Note 2: Following the award, the congregation celebrated the 2011 marriage of Emily Kopley and Raphaël Godefroy. The couple reside in Montreal. Emily is completing her dissertation on Virginia Woolf and is currently researching whether Virginia or her husband Leonard won the lottery which made their literary press possible.

Note 3: Richard Kopley and I are working to honor the memory of Philip Young, the scholar who made Penn State the center of Hemingway scholarship in the world.

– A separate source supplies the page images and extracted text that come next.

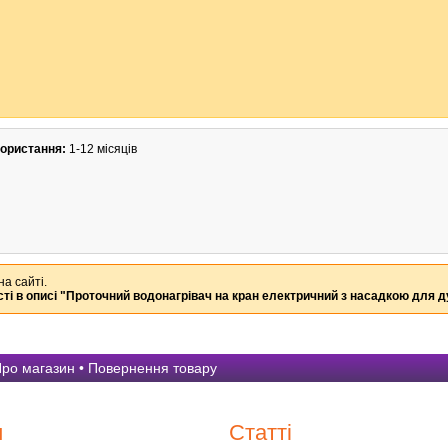
користання:
1-12 місяців
на сайті.
ті в описі
"Проточний водонагрівач на кран електричний з насадкою для 
ро магазин
•
Повернення товару
и
Статті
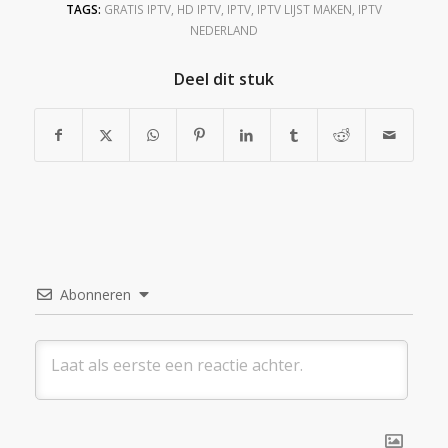
TAGS:
GRATIS IPTV
,
HD IPTV
,
IPTV
,
IPTV LIJST MAKEN
,
IPTV
NEDERLAND
Deel dit stuk
Abonneren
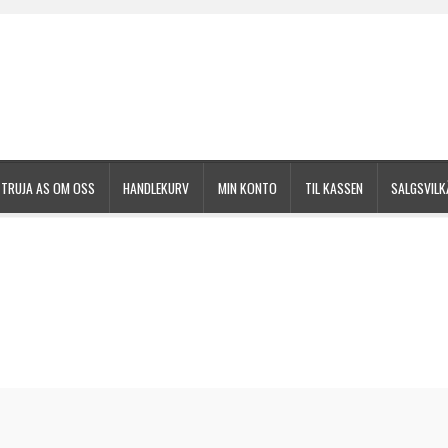
TRUJA AS OM OSS
HANDLEKURV
MIN KONTO
TIL KASSEN
SALGSVILK
gsvilkår
Til kassen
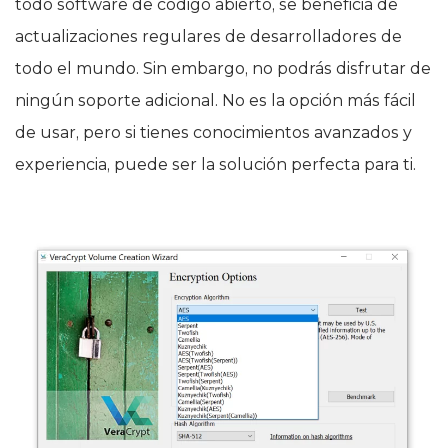
todo software de código abierto, se beneficia de
actualizaciones regulares de desarrolladores de
todo el mundo. Sin embargo, no podrás disfrutar de
ningún soporte adicional. No es la opción más fácil
de usar, pero si tienes conocimientos avanzados y
experiencia, puede ser la solución perfecta para ti.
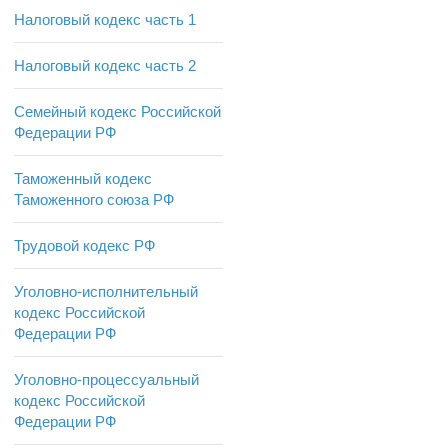
Налоговый кодекс часть 1
Налоговый кодекс часть 2
Семейный кодекс Российской
Федерации РФ
Таможенный кодекс
Таможенного союза РФ
Трудовой кодекс РФ
Уголовно-исполнительный
кодекс Российской
Федерации РФ
Уголовно-процессуальный
кодекс Российской
Федерации РФ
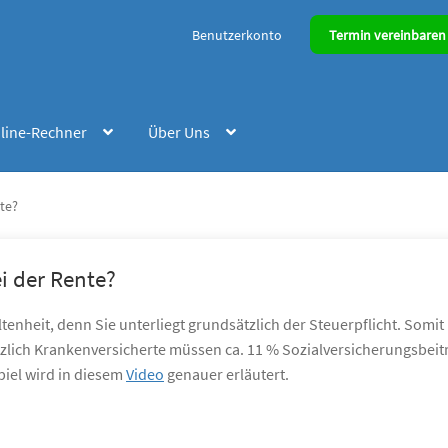
Benutzerkonto
Termin vereinbaren
line-Rechner
Über Uns
te?
i der Rente?
tenheit, denn Sie unterliegt grundsätzlich der Steuerpflicht. Som
etzlich Krankenversicherte müssen ca. 11 % Sozialversicherungsbei
piel wird in diesem
Video
genauer erläutert.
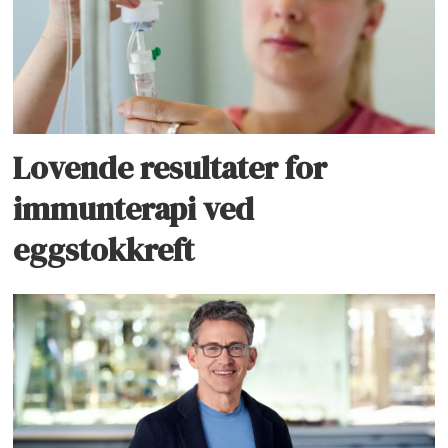
Lovende resultater for
immunterapi ved
eggstokkreft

We have chosen February 26 (the date Young’s landmark book Ernest Hemingway, A Reconsideration was published) 2013 as a Borough of State College  Official Day of Hemingway Celebration, an effort our enthusiastic Mayor Elizabeth Goreham supports.

Note 4. David Ostrich is a wonderful rabbi who president over the memorial service for my mother Miriam P. Schmerler at Addison Court’s bingo parlor where Lady Gaga has a standing invitation to appear.

Note 5. I came across Dr. Kopley’s “The Village of Stories” article while cleaning up my apartment. The article originally appeared as Richard’s profile in an old yellowing copy of the synagogue publication The Scroll where the article appears here not updated or edited. The intention was to tell readers something about members of the synagogue Board of Directors. This article is the account Richard gave of himself. Most articles in this genre discuss what the new director will do for the congregation, the importance of a Hebrew education, and the support for the Jewish community including the State of Israel. I will let you judge for yourself how well Dr. Kopley adapted his subject matter to the task at hand. At the regular Friday morning meeting of the “Bagel Boys”  group founded by Bruce Pincus, Dr. Kopley gave his permission to publish this article on my site, where it certainly belongs.